If there’s one thing churches/religion universally control it’s sex and sexuality.

Sexual identity is formulated based upon a patriarchal (and religious) world view. Or is all patriarchy formed from religion? Mary Daly is right to say that our idea of God “the Father” creates an idea of fathers and males as God. She also says that the categories of heterosexuality and homosexuality are classifications based on patriarchy. 

If this is true and if we live in world of patriarchal religion, then women who are comfortable expressing their sexuality in a way that isn’t necessary reliant on men’s power or satisfaction are easily demonized. Doesn’t this date back to the witch hunting days? It’s easy to demonize anyone who varies the “norm.”

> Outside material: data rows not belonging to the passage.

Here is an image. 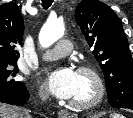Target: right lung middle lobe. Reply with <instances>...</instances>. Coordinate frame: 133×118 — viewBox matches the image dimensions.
<instances>
[{
    "label": "right lung middle lobe",
    "instance_id": "1",
    "mask_svg": "<svg viewBox=\"0 0 133 118\" xmlns=\"http://www.w3.org/2000/svg\"><path fill=\"white\" fill-rule=\"evenodd\" d=\"M18 72L17 62H0V90L17 88L23 85V82L14 78Z\"/></svg>",
    "mask_w": 133,
    "mask_h": 118
}]
</instances>
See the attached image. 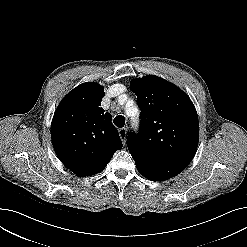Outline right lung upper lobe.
<instances>
[{
    "label": "right lung upper lobe",
    "mask_w": 247,
    "mask_h": 247,
    "mask_svg": "<svg viewBox=\"0 0 247 247\" xmlns=\"http://www.w3.org/2000/svg\"><path fill=\"white\" fill-rule=\"evenodd\" d=\"M104 88L83 83L58 105L51 123V139L61 162L78 176L104 168L122 148L119 133L103 110Z\"/></svg>",
    "instance_id": "1"
}]
</instances>
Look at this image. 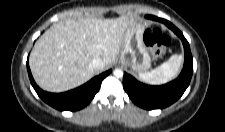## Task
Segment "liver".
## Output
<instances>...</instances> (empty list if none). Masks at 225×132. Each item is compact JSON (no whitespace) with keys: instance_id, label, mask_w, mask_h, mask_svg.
<instances>
[{"instance_id":"obj_1","label":"liver","mask_w":225,"mask_h":132,"mask_svg":"<svg viewBox=\"0 0 225 132\" xmlns=\"http://www.w3.org/2000/svg\"><path fill=\"white\" fill-rule=\"evenodd\" d=\"M134 17L114 19H66L50 27L35 43L29 65L37 85L60 93L78 87L98 72L89 68L95 58L104 61L103 70L114 63L126 29Z\"/></svg>"}]
</instances>
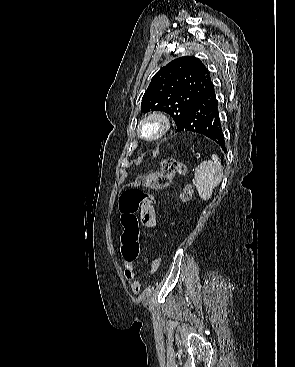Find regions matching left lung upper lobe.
Listing matches in <instances>:
<instances>
[{"mask_svg": "<svg viewBox=\"0 0 295 367\" xmlns=\"http://www.w3.org/2000/svg\"><path fill=\"white\" fill-rule=\"evenodd\" d=\"M209 81L210 74L199 58L174 59L153 76L141 101L142 112L164 111L178 127Z\"/></svg>", "mask_w": 295, "mask_h": 367, "instance_id": "1", "label": "left lung upper lobe"}]
</instances>
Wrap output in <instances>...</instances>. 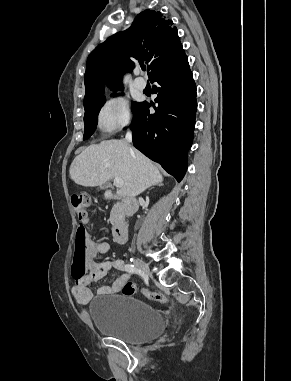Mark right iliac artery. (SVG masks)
<instances>
[{"instance_id":"right-iliac-artery-1","label":"right iliac artery","mask_w":291,"mask_h":381,"mask_svg":"<svg viewBox=\"0 0 291 381\" xmlns=\"http://www.w3.org/2000/svg\"><path fill=\"white\" fill-rule=\"evenodd\" d=\"M125 270L128 271L129 273H134V274H137L139 272V270L133 264H126Z\"/></svg>"}]
</instances>
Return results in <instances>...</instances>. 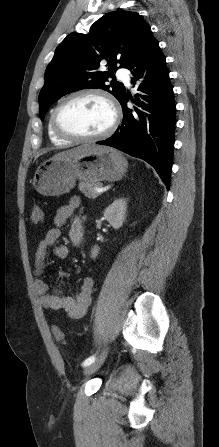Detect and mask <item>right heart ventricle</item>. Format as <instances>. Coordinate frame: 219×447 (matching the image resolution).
Listing matches in <instances>:
<instances>
[{"instance_id":"e07e8e85","label":"right heart ventricle","mask_w":219,"mask_h":447,"mask_svg":"<svg viewBox=\"0 0 219 447\" xmlns=\"http://www.w3.org/2000/svg\"><path fill=\"white\" fill-rule=\"evenodd\" d=\"M47 133H48V137H49L50 141H51L52 143H54V144L61 145V144L70 142V141H68V140H65V139L59 137V136L53 131V129H52V125H51V115H50V117H49V119H48V122H47Z\"/></svg>"}]
</instances>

One thing being in a cult taught me is that men are not all powerful. The minute you decide to possess your own mind, you can be an enlightened woman. Or if you are a man who lives outside the gender norms (maybe you’re kind and gentle instead of tough and aggressive), you don’t have to be suppressed by an idea of the “manly man” being the only version of what a man is. In a non-patriarchal belief structure, people who vary from the “norms” have an important place.

I’ve found sex and sexuality are an important place to liberate ourselves and our identities, post-cult. A lot of us spend very important time discovering what sex is, and how we can enjoy it. Most people who remain closely tied to church, post-cult don’t seem to have the same liberties in regards to sex. A lot of women I’ve heard from or read about (who are still religious, or who were deeply entrenched in a patriarchal marriage) have varying degrees of associations with rape and sex (even in marriage). It’s easy to feel that way, if you still embrace the idea that men are the head of the household and women who are sexually liberated are witches. Regardless of where that belief stems from, it’s an imprisoning system of belief. It’s not a fact. It can be destroyed and deconstructed with time and upon a deeper examination of the root of that belief.

Instead of acting modest and covering myself up, I’m now able to be comfortable with sex, the idea of sex, and wanting sex. I embrace the irony of the religious label of “witch” and act freely. I also am fully conscious of the fact that the church and the religious want to CONTROL SEX and what is deemed appropriate when it comes to sex. If in fact they control it, then they have power over our lives. The church has exerted its power over sex for hundreds of years because we have let it. We haven’t enlightened ourselves and we haven’t taken responsibility for our minds and bodies. Take back your mind and your body from the church and celebrate it with sex.

Or you can choose guilt, the one thing the church implants in your mind.

2 thoughts on “Let’s Talk About Sex, Baby”

  1. I agree that sexual decisions should be based on one’s own preference rather than the dictates of the church.  With that said, I ecourage everyone to handle their sexuality thoughtfully and responsibly.